Most controversial Wikipedia topics, automatic detection of sockpuppets

With contributions by: Giovanni Luca Ciampaglia, Taha Yasseri and Tilman Bayer.


“The most controversial topics in Wikipedia: a multilingual and geographical analysis”

Map of Conflict in Spanish Wikipedia. Each dot represents a geolocated article. Size and colour of dots are corresponding to the controversy measure according to Sumi et al. (2001)[1]. The map is taken from Yasseri, et al. (2013) [2].

A comparative work by T. Yasseri., A. Spoerri, M. Graham and J. Kertész on controversial topics in different language versions of Wikipedia has recently been posted on the Social Science Research Network (SSRN) online scholarly archive [1]. The paper, which will appear as a chapter of an upcoming book titled “Global Wikipedia: International and cross-cultural issues in online collaboration”, to be published by Scarecrow Press in 2014, and edited by Fichman P., and Hara N., looks at the 100 most controversial topics in 10 language versions of Wikipedia (results including 3 additional languages are reported in the blog of one of the authors), and tries to make sense of the similarities and differences in these lists. Several visualization methods are proposed, based on a flash-based tool developed by the authors, called CrystalView. Controversiality is measured using a scalar metric which takes into account the total volume of pairwise mutual reverts among all contributors to a page. This metric was proposed by Sumi et al. (2011)[2], in a paper reviewed two years ago in this newsletter (“Edit wars and conflict metrics“). Topics related to politics, geographical locations, and religion are reported to be the most controversial across the board, and each language seems to feature specific, local controversies, which the authors further track down by grouping together languages with similar spheres of influences. Furthermore, the presence of latitude/longitude information (geocoordinates) in several of the Wikipedia articles in the sample analyzed in the study let the authors map the top controversial topics to a global world map, showing how each language features both local and global issues as the most heated topics of debate.

In summary, the study shows how valuable information about cross-cultural differences can be extracted from traces of Internet activity, though one obvious question is how the demographics of Wikipedia editors affect the representativeness of the results, an issue which the authors seem to be aware of, and which is probably going to play a role of increasing importance, as the field of cultural studies looks more and more at data generated by peer production communities.

The research has been intensely featured in the media, e.g., Huffington Post, Live Science,, Zeit Online.
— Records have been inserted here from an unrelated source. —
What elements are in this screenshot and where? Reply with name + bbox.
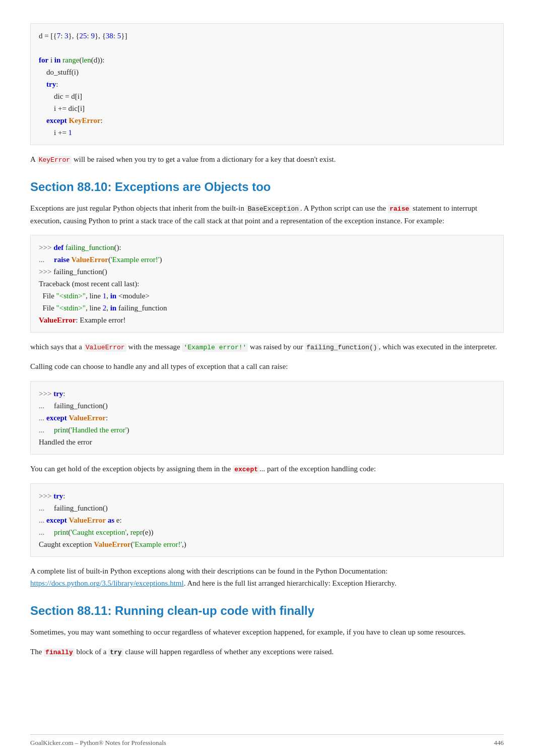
code-block-failing-function: >>> def failing_function(): ... raise Va… xyxy=(30,235,504,333)
para-calling-code: Calling code can choose to handle any an… xyxy=(30,360,504,373)
para-finally-intro: Sometimes, you may want something to occ… xyxy=(30,626,504,639)
para-exceptions-intro: Exceptions are just regular Python objec… xyxy=(30,202,504,227)
footer: GoalKicker.com – Python® Notes for Profe… xyxy=(30,734,504,747)
section-8811-title: Section 88.11: Running clean-up code wit… xyxy=(30,604,504,618)
para-full-list: A complete list of built-in Python excep… xyxy=(30,565,504,590)
code-block-top: d = [{7: 3}, {25: 9}, {38: 5}] for i in … xyxy=(30,23,504,145)
section-8810-title: Section 88.10: Exceptions are Objects to… xyxy=(30,180,504,194)
page-content: d = [{7: 3}, {25: 9}, {38: 5}] for i in … xyxy=(0,0,534,696)
para-except-part: You can get hold of the exception object… xyxy=(30,463,504,475)
para-finally-block: The finally block of a try clause will h… xyxy=(30,646,504,658)
para-keyerror: A KeyError will be raised when you try t… xyxy=(30,153,504,166)
footer-right: 446 xyxy=(494,739,504,747)
code-block-try-except-2: >>> try: ... failing_function() ... exce… xyxy=(30,483,504,557)
code-block-try-except-1: >>> try: ... failing_function() ... exce… xyxy=(30,381,504,455)
para-valueerror-explain: which says that a ValueError with the me… xyxy=(30,341,504,353)
exceptions-link[interactable]: https://docs.python.org/3.5/library/exce… xyxy=(30,579,184,587)
footer-left: GoalKicker.com – Python® Notes for Profe… xyxy=(30,739,166,747)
Non-virtual sockpuppets created by participants of RecentChangesCamp, as a humorous take on the sockpuppet phenomenon in online communities

Sockpuppet evidence from automated writing style analysis

“A Case Study of Sockpuppet Detection in Wikipedia”[3], presented at a “Workshop on Language in Social Media” this month, describes an automated method to analyze the writing style of users for the purpose of detecting or confirming sockpuppets. The abuse of multiple accounts (also known as “multi-aliasing” or sybil attacks in other contexts) is described as “a prevalent problem in Wikipedia, there were close to 2,700 unique suspected cases reported in 2012.”
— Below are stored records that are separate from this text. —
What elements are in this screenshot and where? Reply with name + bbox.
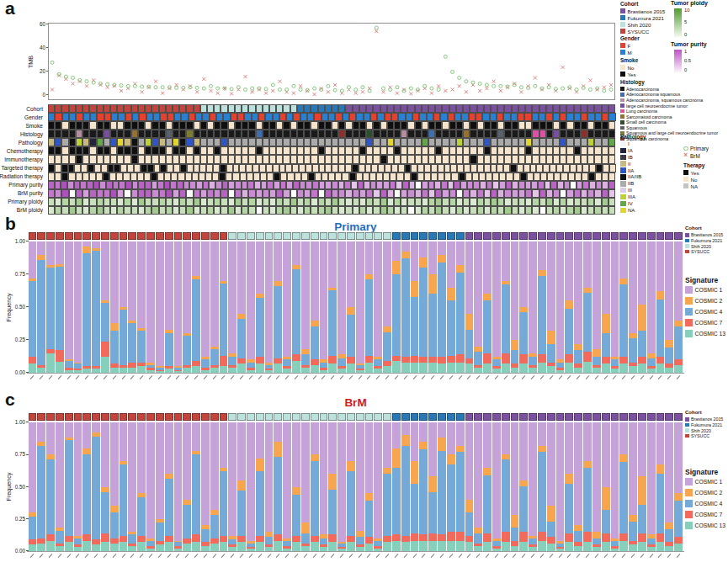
- heatmap-cell: [256, 104, 263, 113]
- bar-segment: [583, 422, 592, 461]
- color-swatch-icon: [620, 188, 626, 194]
- heatmap-cell: [415, 189, 422, 198]
- heatmap-cell: [104, 121, 110, 130]
- x-tick: [465, 374, 474, 387]
- bar-segment: [192, 279, 200, 361]
- legend-label: SYSUCC: [691, 249, 709, 254]
- heatmap-cell: [504, 206, 511, 215]
- heatmap-cell: [267, 172, 274, 181]
- cohort-strip-cell: [128, 232, 136, 240]
- x-tick-dash-icon: [94, 375, 98, 379]
- heatmap-cell: [266, 164, 273, 172]
- heatmap-cell: [477, 121, 484, 130]
- heatmap-cell: [484, 189, 491, 198]
- heatmap-cell: [539, 189, 546, 198]
- heatmap-cell: [82, 189, 89, 198]
- x-tick: [164, 552, 173, 565]
- x-tick: [173, 374, 183, 387]
- legend-label: COSMIC 2: [695, 298, 723, 304]
- x-tick: [637, 374, 646, 387]
- cohort-strip-cell: [419, 232, 428, 240]
- heatmap-cell: [167, 113, 174, 121]
- color-swatch-icon: [620, 161, 626, 167]
- cohort-strip-cell: [56, 413, 64, 421]
- bar-segment: [465, 500, 474, 512]
- heatmap-cell: [228, 146, 235, 155]
- stacked-bar: [502, 241, 510, 373]
- bar-segment: [46, 534, 55, 541]
- heatmap-cell: [459, 172, 465, 181]
- heatmap-cell: [581, 155, 587, 163]
- bar-segment: [619, 357, 628, 363]
- bar-segment: [220, 542, 228, 551]
- heatmap-cell: [137, 172, 144, 181]
- cohort-strip-cell: [565, 413, 573, 421]
- bar-segment: [447, 454, 455, 464]
- legend-item: Shih 2020: [685, 428, 723, 433]
- heatmap-row-label: Radiation therapy: [0, 172, 45, 181]
- heatmap-cell: [332, 181, 338, 189]
- heatmap-cell: [479, 172, 486, 181]
- heatmap-cell: [283, 146, 290, 155]
- stacked-bar: [519, 422, 528, 551]
- x-tick: [228, 374, 237, 387]
- bar-segment: [674, 241, 683, 321]
- bar-segment: [383, 241, 391, 326]
- cohort-strip-cell: [592, 232, 601, 240]
- bar-segment: [156, 422, 164, 519]
- x-tick: [310, 552, 319, 565]
- bar-segment: [328, 474, 337, 489]
- stacked-bar: [101, 241, 109, 373]
- legend-label: Shih 2020: [628, 22, 651, 28]
- legend-label: Brastianos 2015: [691, 416, 723, 422]
- x-tick: [401, 374, 410, 387]
- x-tick-dash-icon: [376, 554, 380, 558]
- x-tick-dash-icon: [476, 554, 481, 558]
- x-tick-dash-icon: [321, 375, 326, 379]
- bar-segment: [419, 257, 428, 268]
- cohort-strip-cell: [337, 413, 346, 421]
- bar-segment: [547, 241, 555, 331]
- heatmap-cell: [424, 172, 431, 181]
- heatmap-cell: [69, 155, 76, 163]
- cohort-strip-cell: [519, 413, 528, 421]
- heatmap-cell: [503, 113, 510, 121]
- heatmap-cell: [290, 121, 297, 130]
- primary-point: [313, 87, 316, 90]
- heatmap-cell: [546, 189, 553, 198]
- x-tick-dash-icon: [130, 554, 135, 558]
- heatmap-cell: [497, 189, 504, 198]
- cohort-strip-cell: [547, 413, 555, 421]
- x-tick: [392, 552, 401, 565]
- heatmap-cell: [200, 155, 207, 163]
- heatmap-cell: [146, 113, 153, 121]
- bar-segment: [547, 537, 555, 544]
- heatmap-cell: [444, 164, 451, 172]
- heatmap-cell: [228, 155, 235, 163]
- bar-segment: [265, 537, 274, 544]
- heatmap-cell: [103, 172, 109, 181]
- primary-point: [327, 84, 330, 88]
- x-tick: [619, 374, 629, 387]
- heatmap-cell: [247, 181, 254, 189]
- bar-segment: [656, 542, 665, 551]
- heatmap-cell: [269, 104, 276, 113]
- stacked-bar: [428, 422, 437, 551]
- heatmap-cell: [242, 138, 248, 146]
- cohort-strip-cell: [265, 232, 274, 240]
- stacked-bar: [65, 422, 73, 551]
- bar-segment: [220, 241, 228, 281]
- bar-segment: [592, 241, 601, 349]
- heatmap-cell: [248, 189, 255, 198]
- heatmap-cell: [179, 104, 186, 113]
- heatmap-cell: [359, 146, 366, 155]
- heatmap-cell: [166, 130, 173, 138]
- heatmap-cell: [491, 121, 497, 130]
- heatmap-cell: [179, 198, 186, 206]
- heatmap-cell: [491, 130, 497, 138]
- heatmap-cell: [194, 130, 200, 138]
- heatmap-cell: [454, 113, 461, 121]
- heatmap-cell: [240, 172, 247, 181]
- heatmap-cell: [159, 130, 166, 138]
- heatmap-cell: [587, 146, 594, 155]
The authors approach is based on existing authorship attribution research (cf. stylometry, writeprint). In a very brief overview of such research, the authors note that data from real-life cases is usually hard to come by, so that most papers are testing attribution methods on text that was collected for different purposes, and comes from authors that were not deliberately trying to evade detection. Whereas on Wikipedia “there is a real need to identify if the comments submitted by what appear to be different users belong to a sockpuppeteer”.
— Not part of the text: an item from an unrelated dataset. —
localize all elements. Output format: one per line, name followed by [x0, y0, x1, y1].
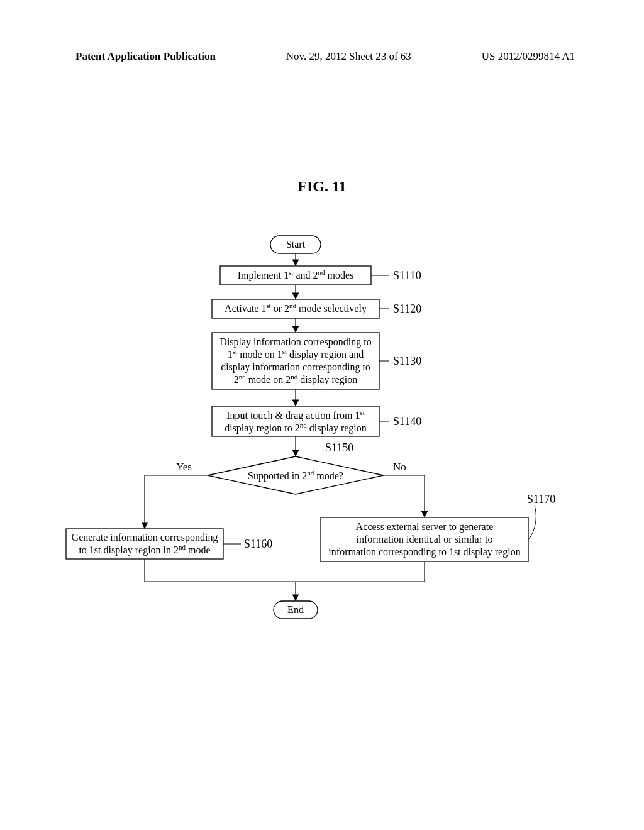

Using the open-source machine learning tool Weka, the authors developed an algorithm that analyzes users’ talk page comments by “239 features that capture stylistic, grammatical, and formatting preferences of the authors” – e.g. sentence lengths, or the frequency of happy emoticons (i.e. “:)” and “:-)”). Apart from features whose use is established in the literature, they add some of their own, e.g. counting errors in the usage of “a” and “an”.

The paper examines 77 real-life sockpuppet cases from the English Wikipedia – 41 where the suspected use of sockpuppets was confirmed by “the administrator’s verdict” (presumably most of them based on Checkuser evidence), and 36 where it was rejected. For each case, the algorithm was first trained on talk page comments by the suspected sockpuppeteer (main account), and then tested on comments by the suspected sockpuppet (alternate account). On the average in each case less than 100 talk page messages were used to train or test the algorithm.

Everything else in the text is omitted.